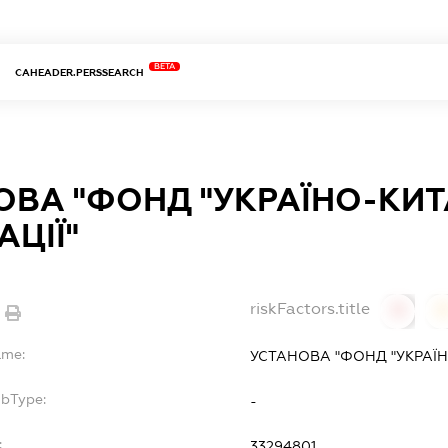
BETA
CAHEADER.PERSSEARCH
ОВА "ФОНД "УКРАЇНО-КИТ
АЦІЇ"
riskFactors.title
0
ame:
УСТАНОВА "ФОНД "УКРАЇН
ubType:
-
:
33294801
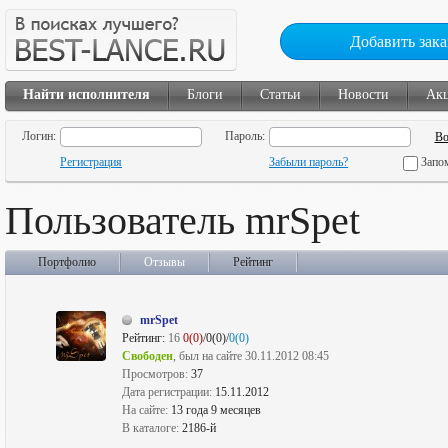
Добавить зака
Найти исполнителя
Блоги
Статьи
Новости
Ак
Логин:
Пароль:
Регистрация
Забыли пароль?
Запо
Пользователь mrSpet
Портфолио
Отзывы
Рейтинг
mrSpet
Рейтинг:
16
0(0)
/0(0)/
0(0)
Свободен
, был на сайте 30.11.2012 08:45
Просмотров:
37
Дата регистрации:
15.11.2012
На сайте:
13 года 9 месяцев
В каталоге:
2186-й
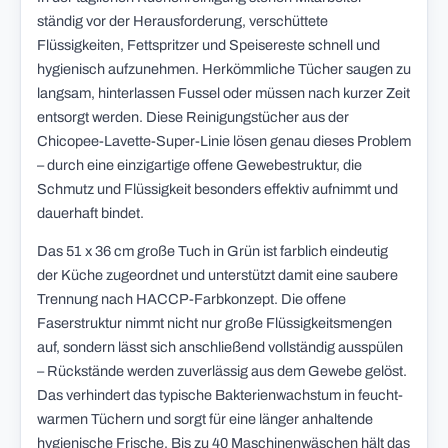
ständig vor der Herausforderung, verschüttete
Flüssigkeiten, Fettspritzer und Speisereste schnell und
hygienisch aufzunehmen. Herkömmliche Tücher saugen zu
langsam, hinterlassen Fussel oder müssen nach kurzer Zeit
entsorgt werden. Diese Reinigungstücher aus der
Chicopee-Lavette-Super-Linie lösen genau dieses Problem
– durch eine einzigartige offene Gewebestruktur, die
Schmutz und Flüssigkeit besonders effektiv aufnimmt und
dauerhaft bindet.
Das 51 x 36 cm große Tuch in Grün ist farblich eindeutig
der Küche zugeordnet und unterstützt damit eine saubere
Trennung nach HACCP-Farbkonzept. Die offene
Faserstruktur nimmt nicht nur große Flüssigkeitsmengen
auf, sondern lässt sich anschließend vollständig ausspülen
– Rückstände werden zuverlässig aus dem Gewebe gelöst.
Das verhindert das typische Bakterienwachstum in feucht-
warmen Tüchern und sorgt für eine länger anhaltende
hygienische Frische. Bis zu 40 Maschinenwäschen hält das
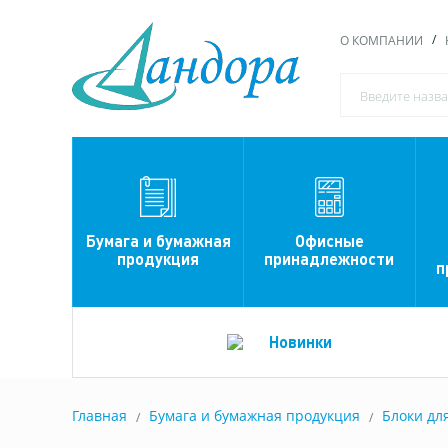
О КОМПАНИИ
Офисные
Бумага и бумажная
принадлежности
продукция
п
Новинки
Главная
Бумага и бумажная продукция
Блоки дл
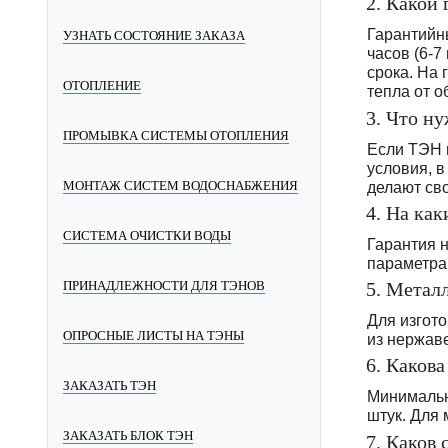
2. Какой
Гарантийн
УЗНАТЬ СОСТОЯНИЕ ЗАКАЗА
часов (6-
срока. На 
ОТОПЛЕНИЕ
тепла от о
3. Что н
ПРОМЫВКА СИСТЕМЫ ОТОПЛЕНИЯ
Если ТЭН 
условия, в
МОНТАЖ СИСТЕМ ВОДОСНАБЖЕНИЯ
делают сво
4. На ка
СИСТЕМА ОЧИСТКИ ВОДЫ
Гарантия н
параметра
ПРИНАДЛЕЖНОСТИ ДЛЯ ТЭНОВ
5. Метал
Для изгот
ОПРОСНЫЕ ЛИСТЫ НА ТЭНЫ
из нержав
6. Каков
ЗАКАЗАТЬ ТЭН
Минимальна
штук. Для
ЗАКАЗАТЬ БЛОК ТЭН
7. Каков 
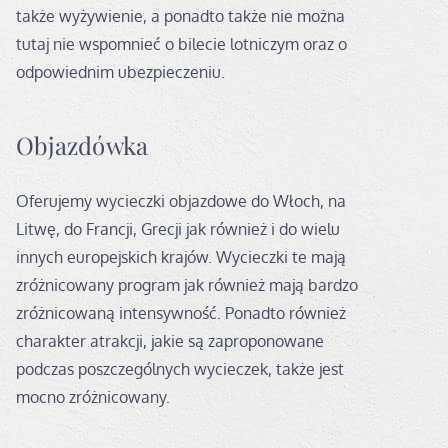
także wyżywienie, a ponadto także nie można
tutaj nie wspomnieć o bilecie lotniczym oraz o
odpowiednim ubezpieczeniu.
Objazdówka
Oferujemy wycieczki objazdowe do Włoch, na
Litwę, do Francji, Grecji jak również i do wielu
innych europejskich krajów. Wycieczki te mają
zróżnicowany program jak również mają bardzo
zróżnicowaną intensywność. Ponadto również
charakter atrakcji, jakie są zaproponowane
podczas poszczególnych wycieczek, także jest
mocno zróżnicowany.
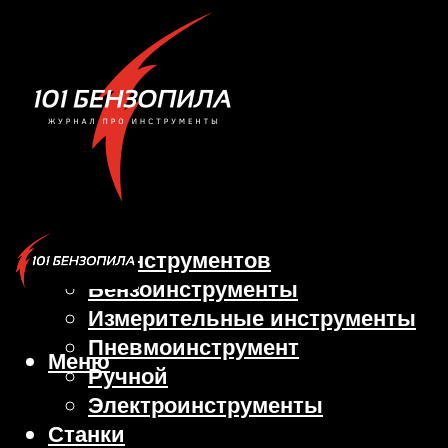
Виды инструментов
Бензоинструменты
Измерительные инструменты
Пневмоинструмент
Меню
Ручной
Электроинструменты
Станки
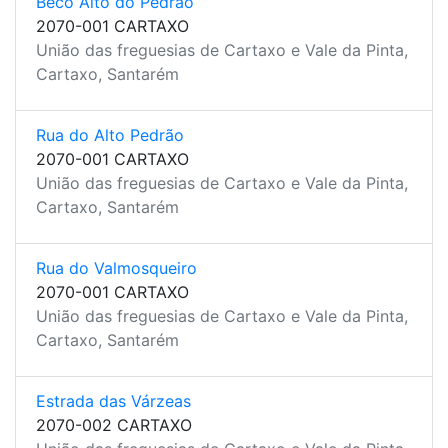
Beco Alto do Pedrão
2070-001 CARTAXO
União das freguesias de Cartaxo e Vale da Pinta,
Cartaxo, Santarém
Rua do Alto Pedrão
2070-001 CARTAXO
União das freguesias de Cartaxo e Vale da Pinta,
Cartaxo, Santarém
Rua do Valmosqueiro
2070-001 CARTAXO
União das freguesias de Cartaxo e Vale da Pinta,
Cartaxo, Santarém
Estrada das Várzeas
2070-002 CARTAXO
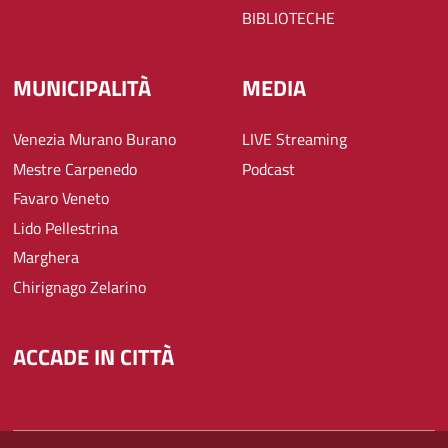
BIBLIOTECHE
MUNICIPALITÀ
MEDIA
Venezia Murano Burano
LIVE Streaming
Mestre Carpenedo
Podcast
Favaro Veneto
Lido Pellestrina
Marghera
Chirignago Zelarino
ACCADE IN CITTÀ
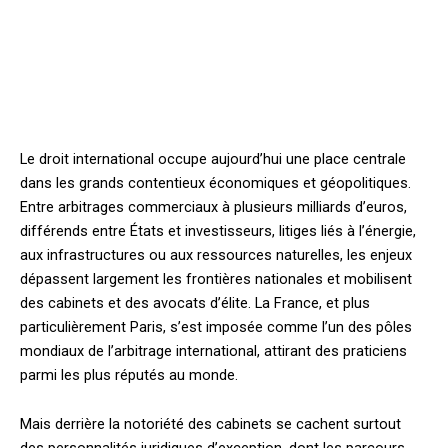
Le droit international occupe aujourd’hui une place centrale
dans les grands contentieux économiques et géopolitiques.
Entre arbitrages commerciaux à plusieurs milliards d’euros,
différends entre États et investisseurs, litiges liés à l’énergie,
aux infrastructures ou aux ressources naturelles, les enjeux
dépassent largement les frontières nationales et mobilisent
des cabinets et des avocats d’élite. La France, et plus
particulièrement Paris, s’est imposée comme l’un des pôles
mondiaux de l’arbitrage international, attirant des praticiens
parmi les plus réputés au monde.
Mais derrière la notoriété des cabinets se cachent surtout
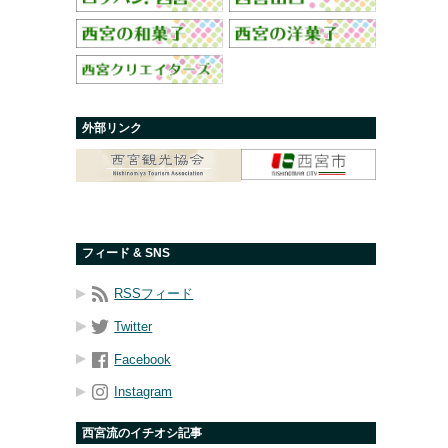
外部リンク
フィード & SNS
RSSフィード
Twitter
Facebook
Instagram
西宮流のイチオシ記事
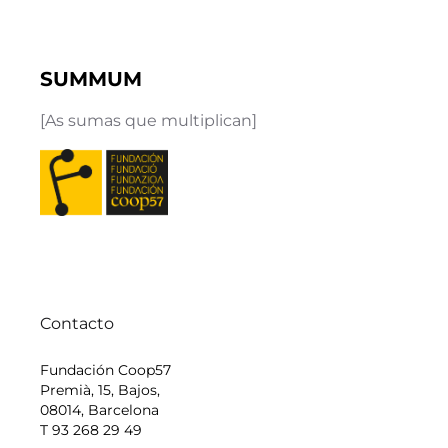
SUMMUM
[As sumas que multiplican]
Contacto
Fundación Coop57
Premià, 15, Bajos,
08014, Barcelona
T 93 268 29 49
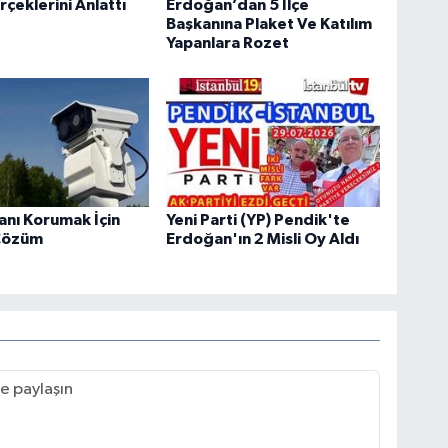
rçeklerini Anlattı
Erdoğan’dan 5 İlçe
Başkanına Plaket Ve Katılım
Yapanlara Rozet
tanı Korumak İçin
Yeni Parti (YP) Pendik'te
Çözüm
Erdoğan'ın 2 Misli Oy Aldı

------------------------------------------------------------

● **What to do**
With the line containing "rçeklerini Anlattı" as the first and the last line of the records as the final one, print exactly the lines in that span.

● **Output below**
rçeklerini Anlattı
Erdoğan’dan 5 İlçe
Başkanına Plaket Ve Katılım
Yapanlara Rozet
tanı Korumak İçin
Yeni Parti (YP) Pendik'te
Çözüm
Erdoğan'ın 2 Misli Oy Aldı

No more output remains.